■ Activity
Look below for the line that has "For every named". Set down the lines from there through the line that has "Home (391, 45)", exactly as written.
_ _ _ _ _ _ _
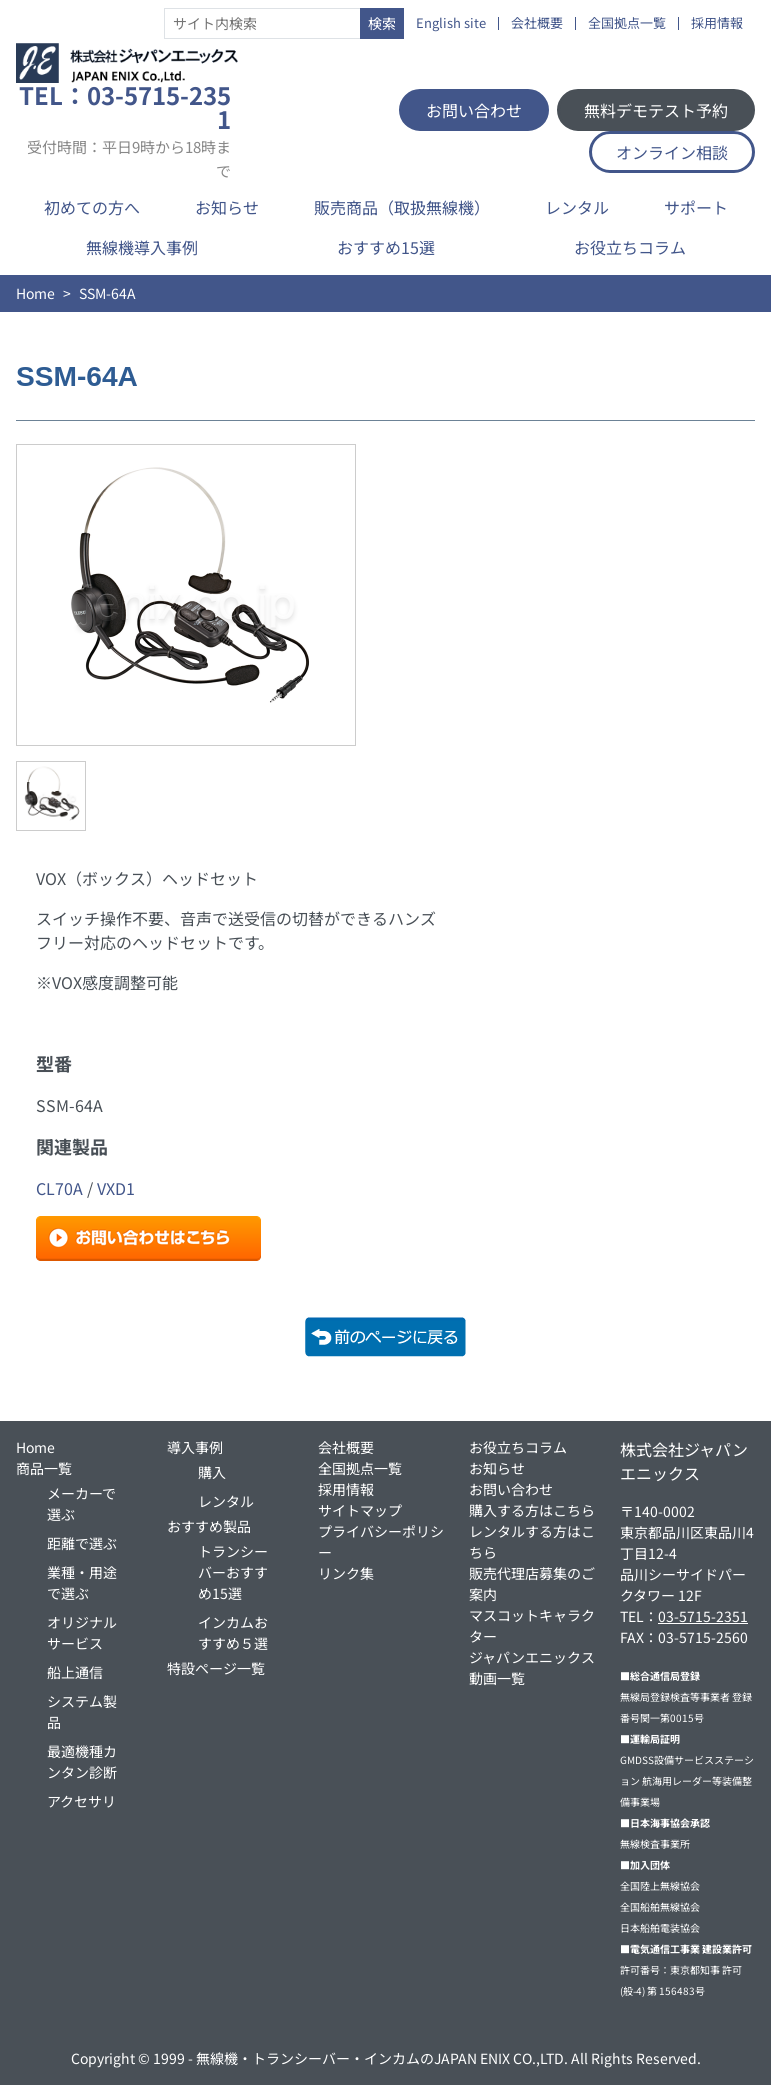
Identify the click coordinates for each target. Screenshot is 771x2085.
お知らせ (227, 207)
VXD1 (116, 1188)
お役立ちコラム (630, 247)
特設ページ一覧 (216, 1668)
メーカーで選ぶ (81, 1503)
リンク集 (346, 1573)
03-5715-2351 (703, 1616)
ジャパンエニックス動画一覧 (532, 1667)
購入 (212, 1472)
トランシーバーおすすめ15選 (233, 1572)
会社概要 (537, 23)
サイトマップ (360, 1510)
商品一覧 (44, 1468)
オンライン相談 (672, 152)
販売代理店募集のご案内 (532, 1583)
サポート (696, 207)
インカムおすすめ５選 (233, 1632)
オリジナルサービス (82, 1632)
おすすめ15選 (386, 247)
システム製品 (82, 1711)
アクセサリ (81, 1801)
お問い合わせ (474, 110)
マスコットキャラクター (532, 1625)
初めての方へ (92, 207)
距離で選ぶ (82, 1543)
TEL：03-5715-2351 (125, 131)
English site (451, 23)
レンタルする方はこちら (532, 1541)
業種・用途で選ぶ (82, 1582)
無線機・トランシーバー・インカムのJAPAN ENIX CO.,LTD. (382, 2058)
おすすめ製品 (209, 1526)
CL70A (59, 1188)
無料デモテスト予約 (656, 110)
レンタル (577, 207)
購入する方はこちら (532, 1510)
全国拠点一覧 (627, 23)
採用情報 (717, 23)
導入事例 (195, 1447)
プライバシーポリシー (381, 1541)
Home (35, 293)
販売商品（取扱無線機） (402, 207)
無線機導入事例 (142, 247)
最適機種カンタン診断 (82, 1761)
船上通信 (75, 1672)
_ _ _ _ _ _ _
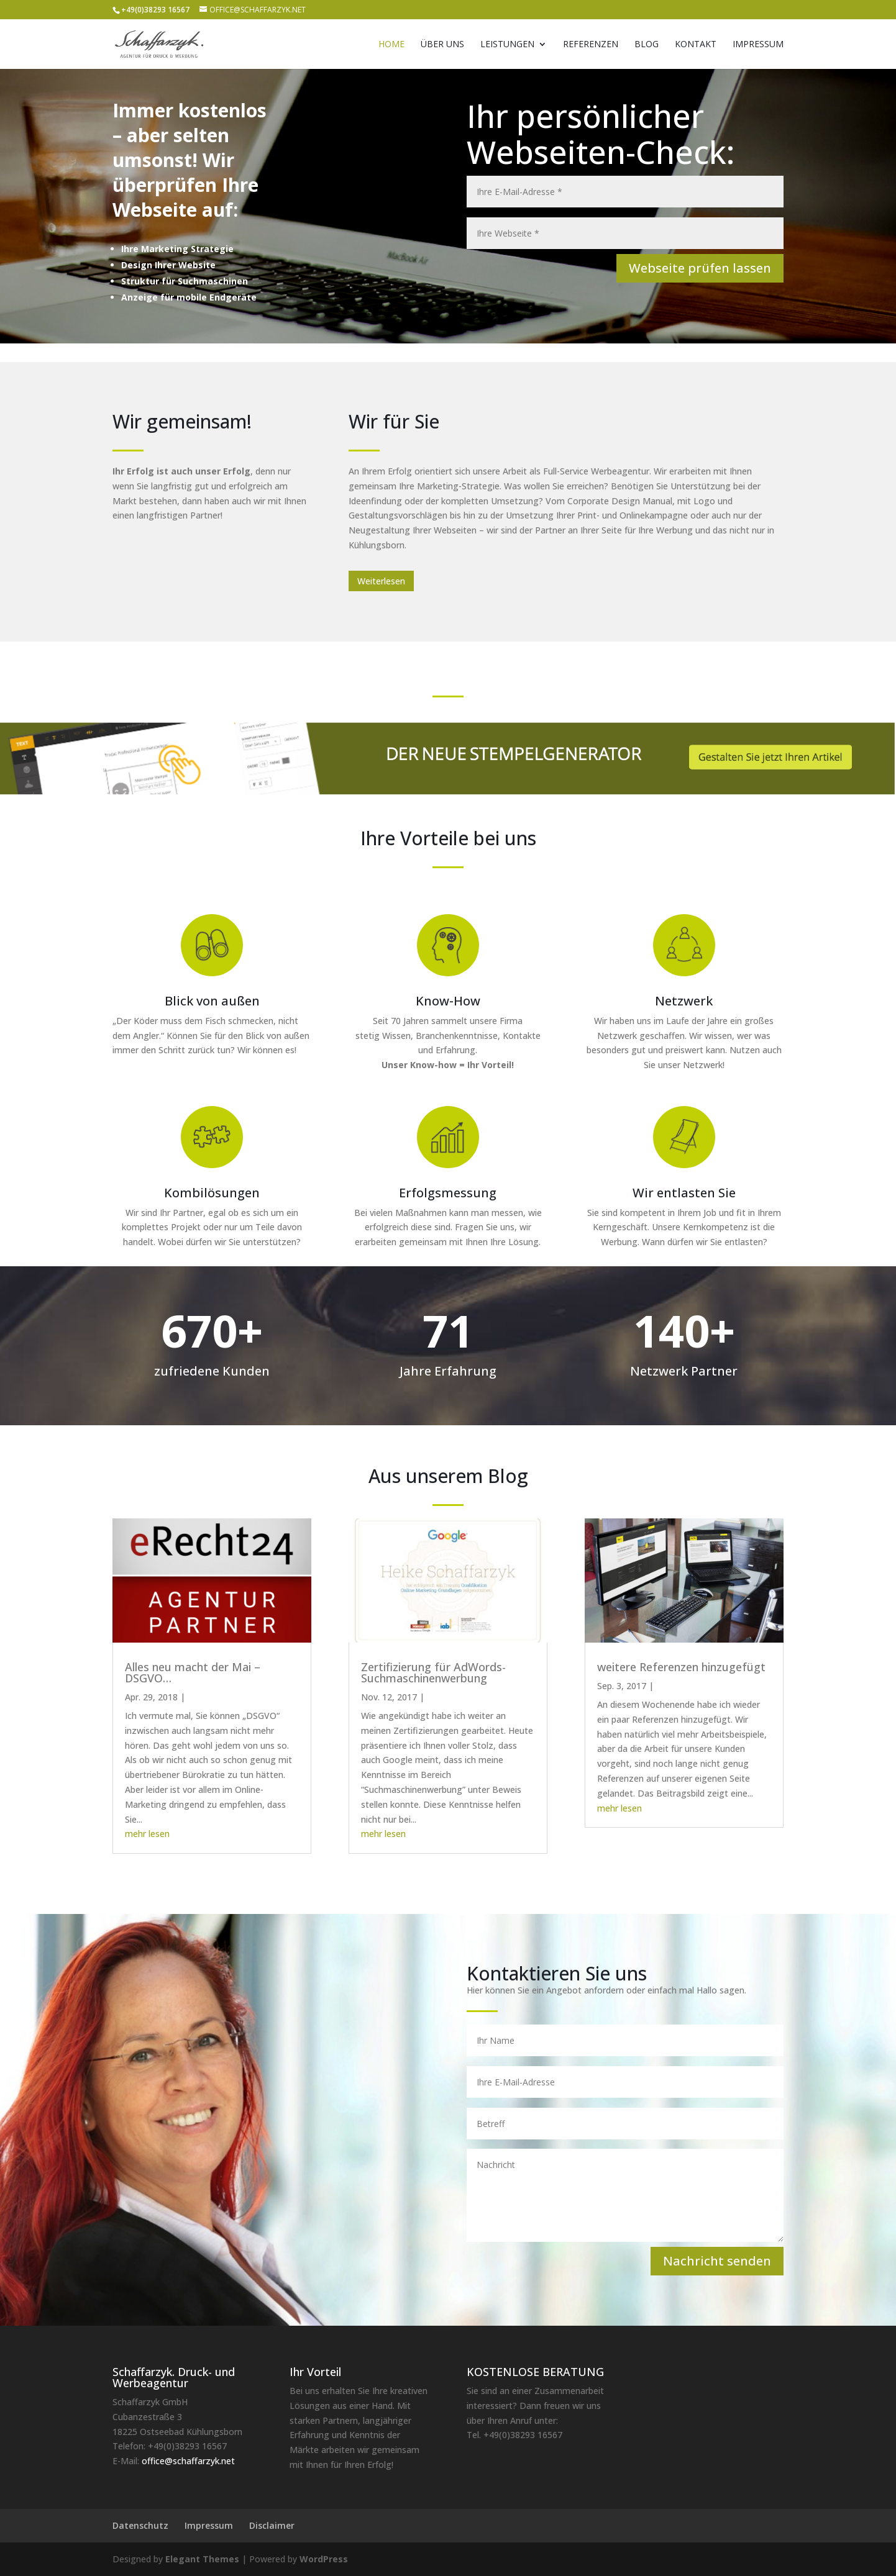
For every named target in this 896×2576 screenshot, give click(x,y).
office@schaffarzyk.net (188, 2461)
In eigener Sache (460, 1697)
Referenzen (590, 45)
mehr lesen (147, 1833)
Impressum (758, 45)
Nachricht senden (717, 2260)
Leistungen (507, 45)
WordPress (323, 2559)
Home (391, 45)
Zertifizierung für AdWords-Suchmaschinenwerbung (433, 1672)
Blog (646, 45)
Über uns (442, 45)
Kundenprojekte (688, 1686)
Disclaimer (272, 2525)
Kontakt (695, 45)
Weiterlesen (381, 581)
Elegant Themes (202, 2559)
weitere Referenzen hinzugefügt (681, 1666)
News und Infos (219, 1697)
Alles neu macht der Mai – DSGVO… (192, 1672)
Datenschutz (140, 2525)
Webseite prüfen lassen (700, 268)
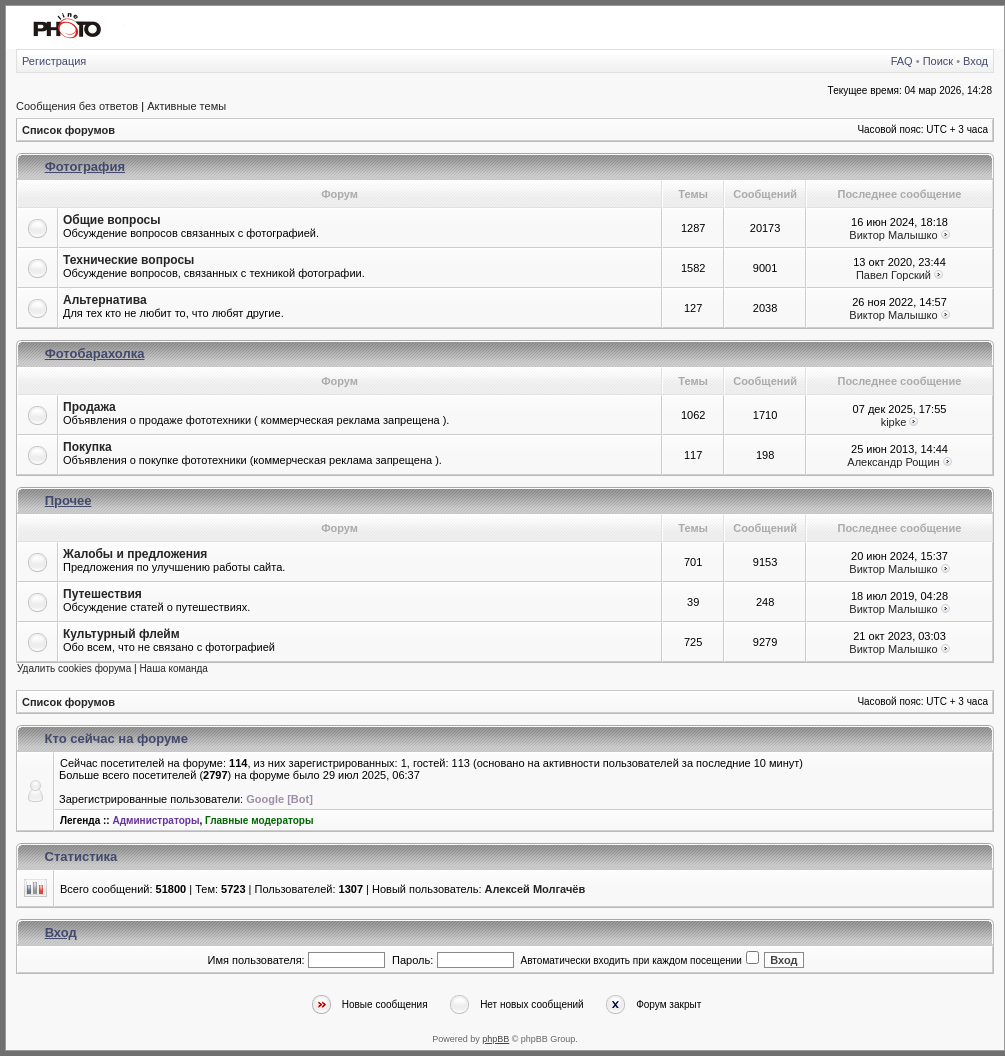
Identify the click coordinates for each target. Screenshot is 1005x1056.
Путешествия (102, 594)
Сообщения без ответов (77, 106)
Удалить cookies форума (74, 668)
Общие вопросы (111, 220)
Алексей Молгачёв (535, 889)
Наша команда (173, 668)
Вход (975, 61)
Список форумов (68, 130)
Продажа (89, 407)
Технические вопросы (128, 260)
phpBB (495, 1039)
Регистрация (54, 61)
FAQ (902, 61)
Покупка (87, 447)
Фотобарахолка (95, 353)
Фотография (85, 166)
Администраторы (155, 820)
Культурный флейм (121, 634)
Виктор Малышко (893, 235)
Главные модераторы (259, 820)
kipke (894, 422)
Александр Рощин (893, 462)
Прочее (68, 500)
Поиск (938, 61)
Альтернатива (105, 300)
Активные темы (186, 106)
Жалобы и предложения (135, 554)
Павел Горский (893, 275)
_ _ _ _ _ _ _
■ Solution
For every named target in this 896×2576 screenshot, give click(x,y).
office@schaffarzyk.net (188, 2461)
In eigener Sache (460, 1697)
Referenzen (590, 45)
mehr lesen (147, 1833)
Impressum (758, 45)
Nachricht senden (717, 2260)
Leistungen (507, 45)
WordPress (323, 2559)
Home (391, 45)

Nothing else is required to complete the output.